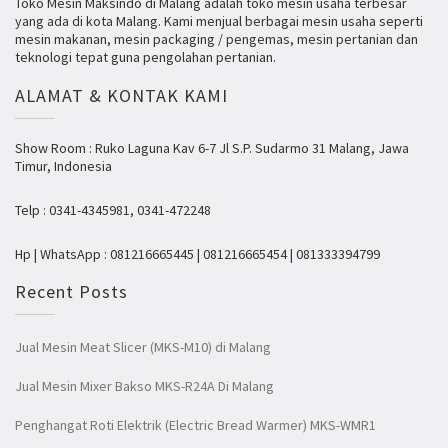
Toko Mesin Maksindo di Malang adalah toko mesin usaha terbesar
yang ada di kota Malang. Kami menjual berbagai mesin usaha seperti
mesin makanan, mesin packaging / pengemas, mesin pertanian dan
teknologi tepat guna pengolahan pertanian.
ALAMAT & KONTAK KAMI
Show Room : Ruko Laguna Kav 6-7 Jl S.P. Sudarmo 31 Malang, Jawa
Timur, Indonesia
Telp : 0341-4345981, 0341-472248
Hp | WhatsApp : 081216665445 | 081216665454 | 081333394799
Recent Posts
Jual Mesin Meat Slicer (MKS-M10) di Malang
Jual Mesin Mixer Bakso MKS-R24A Di Malang
Penghangat Roti Elektrik (Electric Bread Warmer) MKS-WMR1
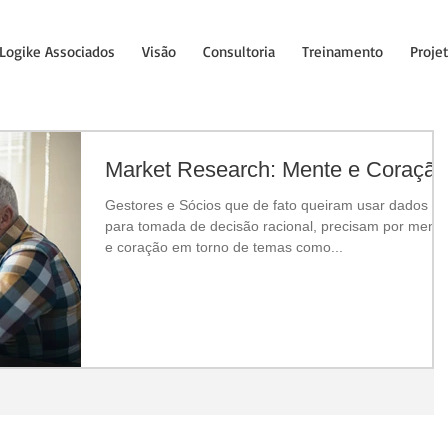
Logike Associados
Visão
Consultoria
Treinamento
Proje
Market Research: Mente e Coração
Gestores e Sócios que de fato queiram usar dados
para tomada de decisão racional, precisam por mente
e coração em torno de temas como...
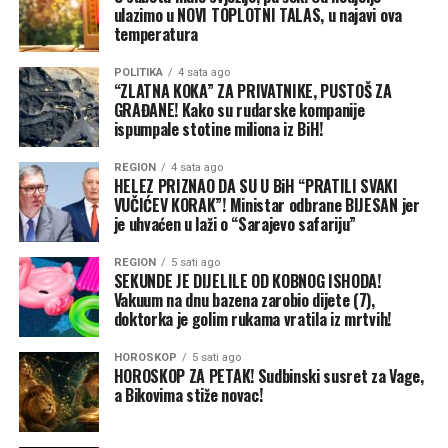
ulazimo u NOVI TOPLOTNI TALAS, u najavi ova
od novih napada.
temperatura
Ovo nije prvi put da je pomorski saobraćaj na Crnom
POLITIKA
4 sata ago
moru prekinut od početka ruske invazije. Talasi ruskih
“ZLATNA KOKA” ZA PRIVATNIKE, PUSTOŠ ZA
GRAĐANE! Kako su rudarske kompanije
napada na luke krajem 2025. i početkom 2026. godine
ispumpale stotine miliona iz BiH!
nisu zadugo usporili rad. Ali ovi posljednji udari su i širi i
žešći, u velikoj mjeri zato što su nedavni uspjesi Ukrajine,
REGION
4 sata ago
HELEZ PRIZNAO DA SU U BiH “PRATILI SVAKI
naročito unutar same Rusije, isprovocirali Putina da
VUČIĆEV KORAK”! Ministar odbrane BIJESAN jer
pokuša da povrati inicijativu na frontu. Za sada, i
je uhvaćen u laži o “Sarajevo safariju”
Ukrajina i Rusija ostaju posvećene agresivnim vojnim
strategijama.
REGION
5 sati ago
SEKUNDE JE DIJELILE OD KOBNOG ISHODA!
Vakuum na dnu bazena zarobio dijete (7),
Putinova taktika i glavni cilj
doktorka je golim rukama vratila iz mrtvih!
Neposredni problem Ukrajine jeste to što se oslanja na
ograničene zalihe američkih PVO sistema „patriot” –
HOROSKOP
5 sati ago
jedinu pouzdanu odbranu od ruskih raketa – kako bi
HOROSKOP ZA PETAK! Sudbinski susret za Vage,
a Bikovima stiže novac!
zaštitila svoje gradove i vojne linije snabdijevanja.
Premještanje „patriota” radi odbrane luka bilo bi i
preskupo i izuzetno rizično. Svjesna toga, Rusija će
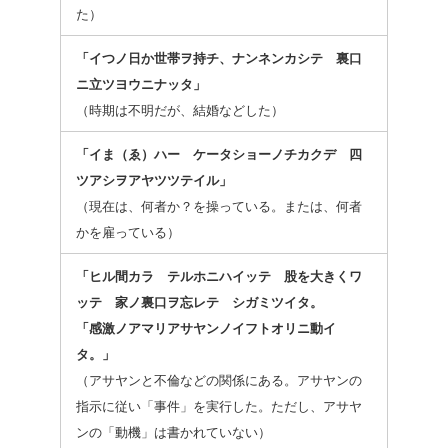
た）
「イつノ日か世帯ヲ持チ、ナンネンカシテ 裏口
ニ立ツヨウニナッタ」
（時期は不明だが、結婚などした）
「イま（ゑ）ハー ケータショーノチカクデ 四
ツアシヲアヤツツテイル」
（現在は、何者か？を操っている。または、何者
かを雇っている）
「ヒル間カラ テルホニハイッテ 股を大きくワ
ッテ 家ノ裏口ヲ忘レテ シガミツイタ。
「感激ノアマリアサヤンノイフトオリニ動イ
タ。」
（アサヤンと不倫などの関係にある。アサヤンの
指示に従い「事件」を実行した。ただし、アサヤ
ンの「動機」は書かれていない）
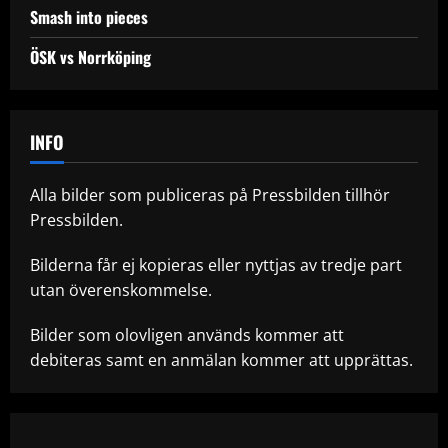
Smash into pieces
ÖSK vs Norrköping
INFO
Alla bilder som publiceras på Pressbilden tillhör
Pressbilden.
Bilderna får ej kopieras eller nyttjas av tredje part
utan överenskommelse.
Bilder som olovligen används kommer att
debiteras samt en anmälan kommer att upprättas.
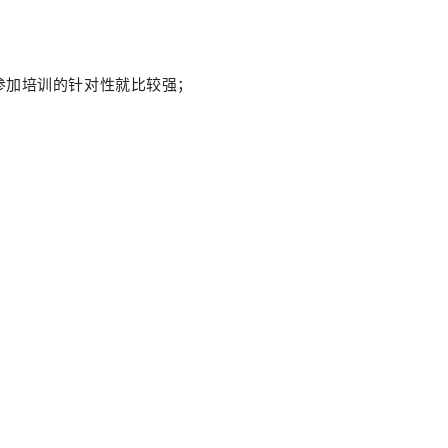
样参加培训的针对性就比较强；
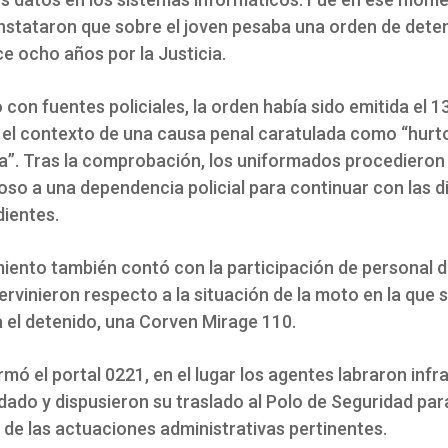
stataron que sobre el joven pesaba una orden de dete
e ocho años por la Justicia.
con fuentes policiales, la orden había sido emitida el 13
 el contexto de una causa penal caratulada como “hurt
va”. Tras la comprobación, los uniformados procedieron 
so a una dependencia policial para continuar con las di
ientes.
miento también contó con la participación de personal d
ervinieron respecto a la situación de la moto en la que 
 el detenido, una Corven Mirage 110.
mó el portal 0221, en el lugar los agentes labraron inf
dado y dispusieron su traslado al Polo de Seguridad para
 de las actuaciones administrativas pertinentes.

• **WHAT YOU NEED TO DO**
Each record above must be retyped exactly as given, with the images excluded.

• **ANSWER TO THIS EXERCISE**
Toko Mesin Maksindo di Malang adalah toko mesin usaha terbesar
yang ada di kota Malang. Kami menjual berbagai mesin usaha seperti
mesin makanan, mesin packaging / pengemas, mesin pertanian dan
teknologi tepat guna pengolahan pertanian.
ALAMAT & KONTAK KAMI
Show Room : Ruko Laguna Kav 6-7 Jl S.P. Sudarmo 31 Malang, Jawa
Timur, Indonesia
Telp : 0341-4345981, 0341-472248
Hp | WhatsApp : 081216665445 | 081216665454 | 081333394799
Recent Posts
Jual Mesin Meat Slicer (MKS-M10) di Malang
Jual Mesin Mixer Bakso MKS-R24A Di Malang
Penghangat Roti Elektrik (Electric Bread Warmer) MKS-WMR1
Logike Associados
Visão
Consultoria
Treinamento
Proje
Market Research: Mente e Coração
Gestores e Sócios que de fato queiram usar dados
para tomada de decisão racional, precisam por mente
e coração em torno de temas como...
ulazimo u NOVI TOPLOTNI TALAS, u najavi ova
od novih napada.
temperatura
Ovo nije prvi put da je pomorski saobraćaj na Crnom
POLITIKA
4 sata ago
moru prekinut od početka ruske invazije. Talasi ruskih
“ZLATNA KOKA” ZA PRIVATNIKE, PUSTOŠ ZA
GRAĐANE! Kako su rudarske kompanije
napada na luke krajem 2025. i početkom 2026. godine
ispumpale stotine miliona iz BiH!
nisu zadugo usporili rad. Ali ovi posljednji udari su i širi i
žešći, u velikoj mjeri zato što su nedavni uspjesi Ukrajine,
REGION
4 sata ago
HELEZ PRIZNAO DA SU U BiH “PRATILI SVAKI
naročito unutar same Rusije, isprovocirali Putina da
VUČIĆEV KORAK”! Ministar odbrane BIJESAN jer
pokuša da povrati inicijativu na frontu. Za sada, i
je uhvaćen u laži o “Sarajevo safariju”
Ukrajina i Rusija ostaju posvećene agresivnim vojnim
strategijama.
REGION
5 sati ago
SEKUNDE JE DIJELILE OD KOBNOG ISHODA!
Vakuum na dnu bazena zarobio dijete (7),
Putinova taktika i glavni cilj
doktorka je golim rukama vratila iz mrtvih!
Neposredni problem Ukrajine jeste to što se oslanja na
ograničene zalihe američkih PVO sistema „patriot” –
HOROSKOP
5 sati ago
jedinu pouzdanu odbranu od ruskih raketa – kako bi
HOROSKOP ZA PETAK! Sudbinski susret za Vage,
a Bikovima stiže novac!
zaštitila svoje gradove i vojne linije snabdijevanja.
Premještanje „patriota” radi odbrane luka bilo bi i
preskupo i izuzetno rizično. Svjesna toga, Rusija će
た）
「イつノ日か世帯ヲ持チ、ナンネンカシテ 裏口
ニ立ツヨウニナッタ」
（時期は不明だが、結婚などした）
「イま（ゑ）ハー ケータショーノチカクデ 四
ツアシヲアヤツツテイル」
（現在は、何者か？を操っている。または、何者
かを雇っている）
「ヒル間カラ テルホニハイッテ 股を大きくワ
ッテ 家ノ裏口ヲ忘レテ シガミツイタ。
「感激ノアマリアサヤンノイフトオリニ動イ
タ。」
（アサヤンと不倫などの関係にある。アサヤンの
指示に従い「事件」を実行した。ただし、アサヤ
ンの「動機」は書かれていない）
Smash into pieces
ÖSK vs Norrköping
INFO
Alla bilder som publiceras på Pressbilden tillhör
Pressbilden.
Bilderna får ej kopieras eller nyttjas av tredje part
utan överenskommelse.
Bilder som olovligen används kommer att
debiteras samt en anmälan kommer att upprättas.
样参加培训的针对性就比较强；
stataron que sobre el joven pesaba una orden de dete
e ocho años por la Justicia.
con fuentes policiales, la orden había sido emitida el 13
 el contexto de una causa penal caratulada como “hurt
va”. Tras la comprobación, los uniformados procedieron 
so a una dependencia policial para continuar con las di
ientes.
miento también contó con la participación de personal d
ervinieron respecto a la situación de la moto en la que 
 el detenido, una Corven Mirage 110.
mó el portal 0221, en el lugar los agentes labraron inf
dado y dispusieron su traslado al Polo de Seguridad para
 de las actuaciones administrativas pertinentes.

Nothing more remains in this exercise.